▸ **The task**: Would you repeat every entry below word for word but drop the images?

▸ **The data**:

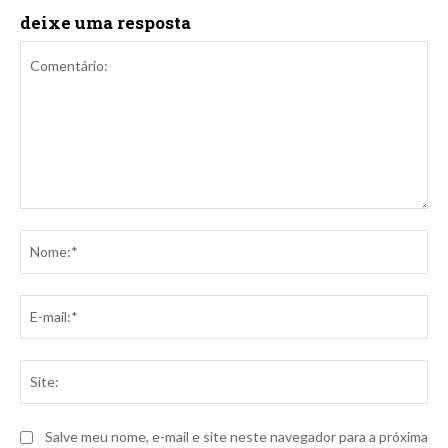
deixe uma resposta
Comentário:
No
E-
mai
Sit
Salve meu nome, e-mail e site neste navegador para a próxima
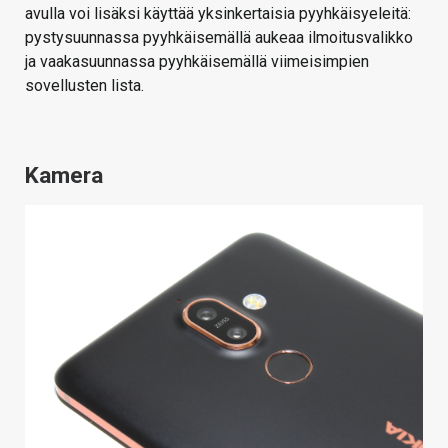
avulla voi lisäksi käyttää yksinkertaisia pyyhkäisyeleitä:
pystysuunnassa pyyhkäisemällä aukeaa ilmoitusvalikko
ja vaakasuunnassa pyyhkäisemällä viimeisimpien
sovellusten lista.
Kamera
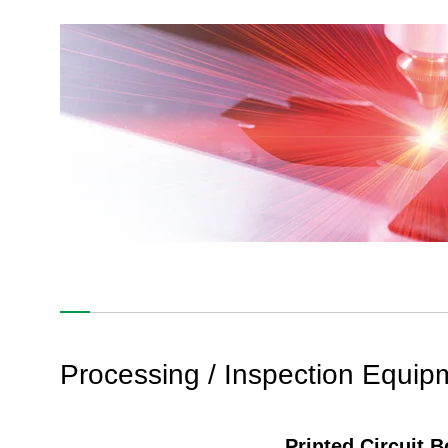
Processing / Inspection Equip
Printed Circuit 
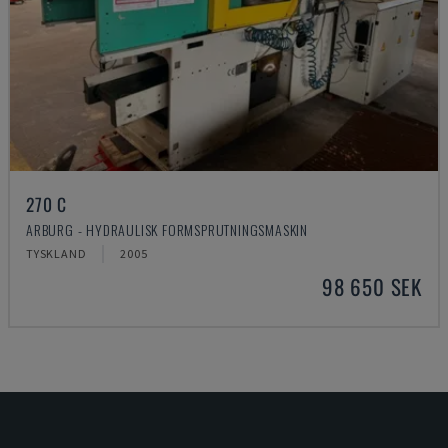
270 C
ARBURG - HYDRAULISK FORMSPRUTNINGSMASKIN
TYSKLAND
2005
98 650 SEK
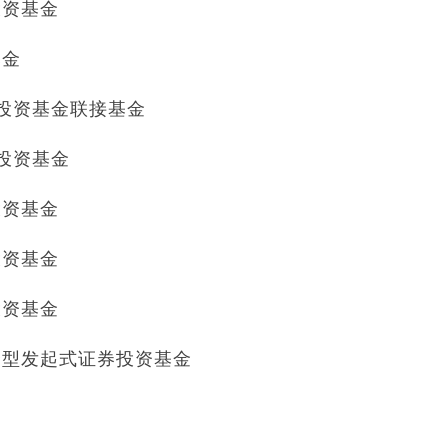
投资基金
基金
券投资基金联接基金
券投资基金
投资基金
投资基金
投资基金
合型发起式证券投资基金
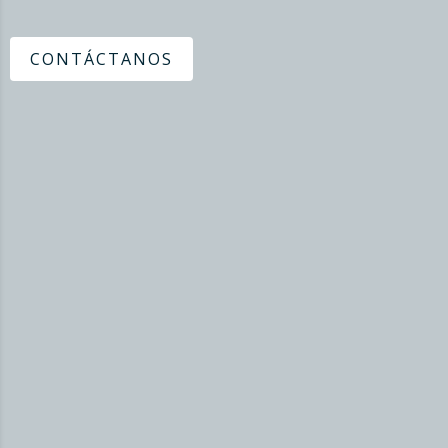
CONTÁCTANOS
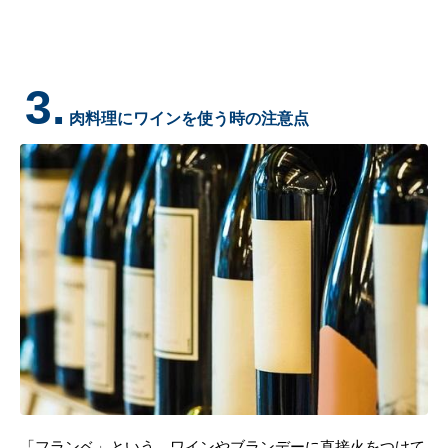
3.
肉料理にワインを使う時の注意点
「フランベ」という、ワインやブランデーに直接火をつけて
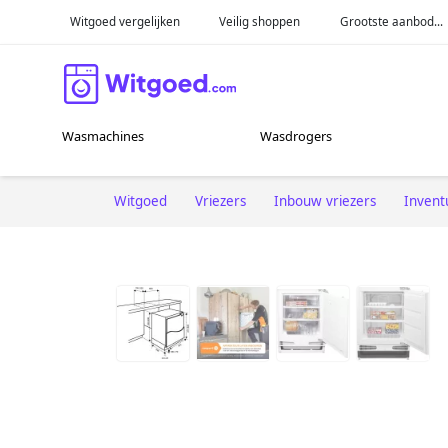
Witgoed vergelijken
Veilig shoppen
Grootste aanbod...
Wasmachines
Wasdrogers
Witgoed
Vriezers
Inbouw vriezers
Inven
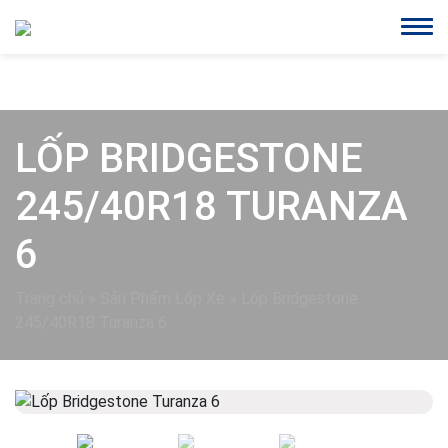
LỐP BRIDGESTONE
245/40R18 TURANZA
6
Trang chủ
»
Sản Phẩm Lốp Xe
»
Lốp Bridgestone
245/40R18 Turanza 6
Previous
Next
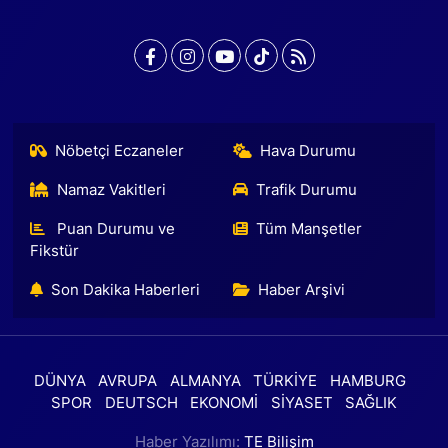
Nöbetçi Eczaneler
Hava Durumu
Namaz Vakitleri
Trafik Durumu
Puan Durumu ve
Tüm Manşetler
Fikstür
Son Dakika Haberleri
Haber Arşivi
DÜNYA
AVRUPA
ALMANYA
TÜRKİYE
HAMBURG
SPOR
DEUTSCH
EKONOMİ
SİYASET
SAĞLIK
Haber Yazılımı:
TE Bilişim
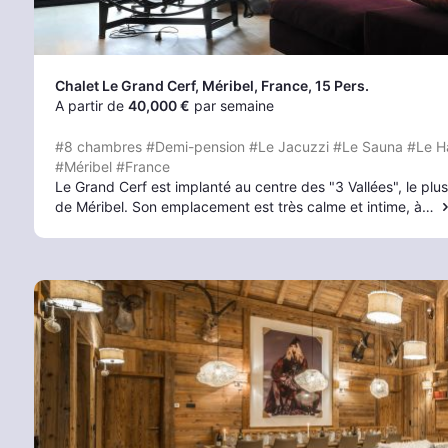
Chalet Le Grand Cerf
, Méribel
, France, 15 Pers.
A partir de
40,000 €
par semaine
#8 chambres
#Demi-pension
#Le Jacuzzi
#Le Sauna
#Le 
#Méribel
#France
Le Grand Cerf est implanté au centre des "3 Vallées", le pl
de Méribel. Son emplacement est très calme et intime, à…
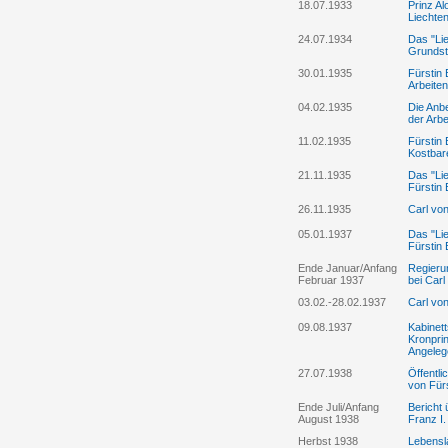
18.07.1933
Prinz A
Liechte
24.07.1934
Das "Lie
Grundst
30.01.1935
Fürstin 
Arbeite
04.02.1935
Die Anbe
der Arb
11.02.1935
Fürstin 
Kostbar
21.11.1935
Das "Li
Fürstin 
26.11.1935
Carl von
05.01.1937
Das "Li
Fürstin 
Ende Januar/Anfang
Regierun
Februar 1937
bei Car
03.02.-28.02.1937
Carl vo
09.08.1937
Kabinett
Kronprin
Angelege
27.07.1938
Öffentl
von Fürs
Ende Juli/Anfang
Bericht 
August 1938
Franz I
Herbst 1938
Lebensla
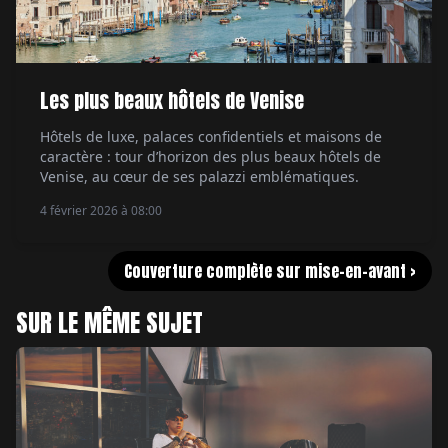
Les plus beaux hôtels de Venise
Hôtels de luxe, palaces confidentiels et maisons de
caractère : tour d’horizon des plus beaux hôtels de
Venise, au cœur de ses palazzi emblématiques.
4 février 2026 à 08:00
Couverture complète sur mise-en-avant >
SUR LE MÊME SUJET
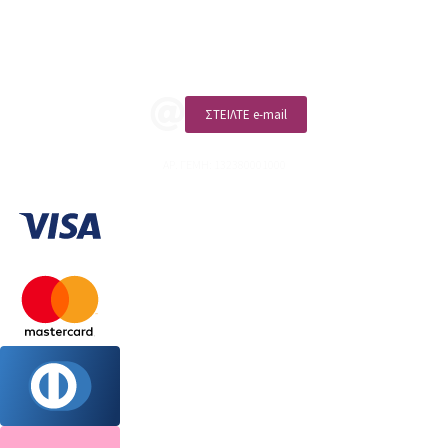
ΚΑΛΕΣΤΕ ΜΑΣ
ΣΤΕΙΛΤΕ e-mail
ΑΡ. ΓΕΜΗ: 132380001000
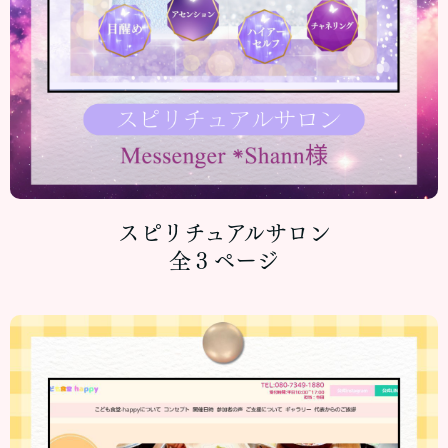
スピリチュアルサロン
全３ページ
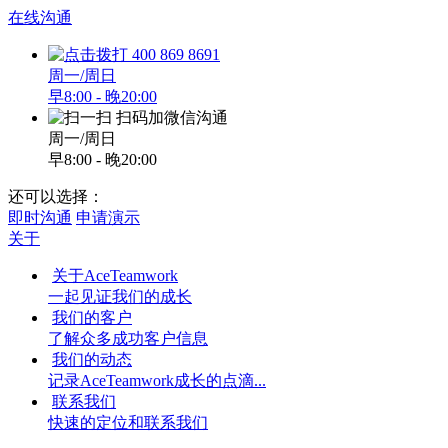
在线沟通
400 869 8691
周一/周日
早8:00 - 晚20:00
扫码加微信沟通
周一/周日
早8:00 - 晚20:00
还可以选择：
即时沟通
申请演示
关于
关于AceTeamwork
一起见证我们的成长
我们的客户
了解众多成功客户信息
我们的动态
记录AceTeamwork成长的点滴...
联系我们
快速的定位和联系我们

▸ **Solved problem**:
deixe uma resposta
Comentário:
No
E-
mai
Sit
Salve meu nome, e-mail e site neste navegador para a próxima
avulla voi lisäksi käyttää yksinkertaisia pyyhkäisyeleitä:
pystysuunnassa pyyhkäisemällä aukeaa ilmoitusvalikko
ja vaakasuunnassa pyyhkäisemällä viimeisimpien
sovellusten lista.
Kamera
Processing / Inspection Equip
Printed Circuit 
270 C
ARBURG - HYDRAULISK FORMSPRUTNINGSMASKIN
TYSKLAND
2005
98 650 SEK
投资基金
基金
券投资基金联接基金
券投资基金
投资基金
投资基金
投资基金
合型发起式证券投资基金
CONTÁCTANOS
3.
肉料理にワインを使う時の注意点
「フランベ」という、ワインやブランデーに直接火をつけて
Witgoed vergelijken
Veilig shoppen
Grootste aanbod...
Wasmachines
Wasdrogers
Witgoed
Vriezers
Inbouw vriezers
Inven
LỐP BRIDGESTONE
245/40R18 TURANZA
6
Trang chủ
»
Sản Phẩm Lốp Xe
»
Lốp Bridgestone
245/40R18 Turanza 6
Previous
Next
Nöbetçi Eczaneler
Hava Durumu
Namaz Vakitleri
Trafik Durumu
Puan Durumu ve
Tüm Manşetler
Fikstür
Son Dakika Haberleri
Haber Arşivi
DÜNYA
AVRUPA
ALMANYA
TÜRKİYE
HAMBURG
SPOR
DEUTSCH
EKONOMİ
SİYASET
SAĞLIK
Haber Yazılımı:
TE Bilişim
Chalet Le Grand Cerf
, Méribel
, France, 15 Pers.
A partir de
40,000 €
par semaine
#8 chambres
#Demi-pension
#Le Jacuzzi
#Le Sauna
#Le 
#Méribel
#France
Le Grand Cerf est implanté au centre des "3 Vallées", le pl
de Méribel. Son emplacement est très calme et intime, à…
18.07.1933
Prinz A
Liechte
24.07.1934
Das "Lie
Grundst
30.01.1935
Fürstin 
Arbeite
04.02.1935
Die Anbe
der Arb
11.02.1935
Fürstin 
Kostbar
21.11.1935
Das "Li
Fürstin 
26.11.1935
Carl von
05.01.1937
Das "Li
Fürstin 
Ende Januar/Anfang
Regierun
Februar 1937
bei Car
03.02.-28.02.1937
Carl vo
09.08.1937
Kabinett
Kronprin
Angelege
27.07.1938
Öffentl
von Fürs
Ende Juli/Anfang
Bericht 
August 1938
Franz I
Herbst 1938
Lebensla
Les plus beaux hôtels de Venise
Hôtels de luxe, palaces confidentiels et maisons de
caractère : tour d’horizon des plus beaux hôtels de
Venise, au cœur de ses palazzi emblématiques.
4 février 2026 à 08:00
Couverture complète sur mise-en-avant >
SUR LE MÊME SUJET
ΚΑΛΕΣΤΕ ΜΑΣ
ΣΤΕΙΛΤΕ e-mail
ΑΡ. ΓΕΜΗ: 132380001000
スピリチュアルサロン
全３ページ
在线沟通
400 869 8691
周一/周日
早8:00 - 晚20:00
扫码加微信沟通
周一/周日
早8:00 - 晚20:00
还可以选择：
即时沟通
申请演示
关于
关于AceTeamwork
一起见证我们的成长
我们的客户
了解众多成功客户信息
我们的动态
记录AceTeamwork成长的点滴...
联系我们
快速的定位和联系我们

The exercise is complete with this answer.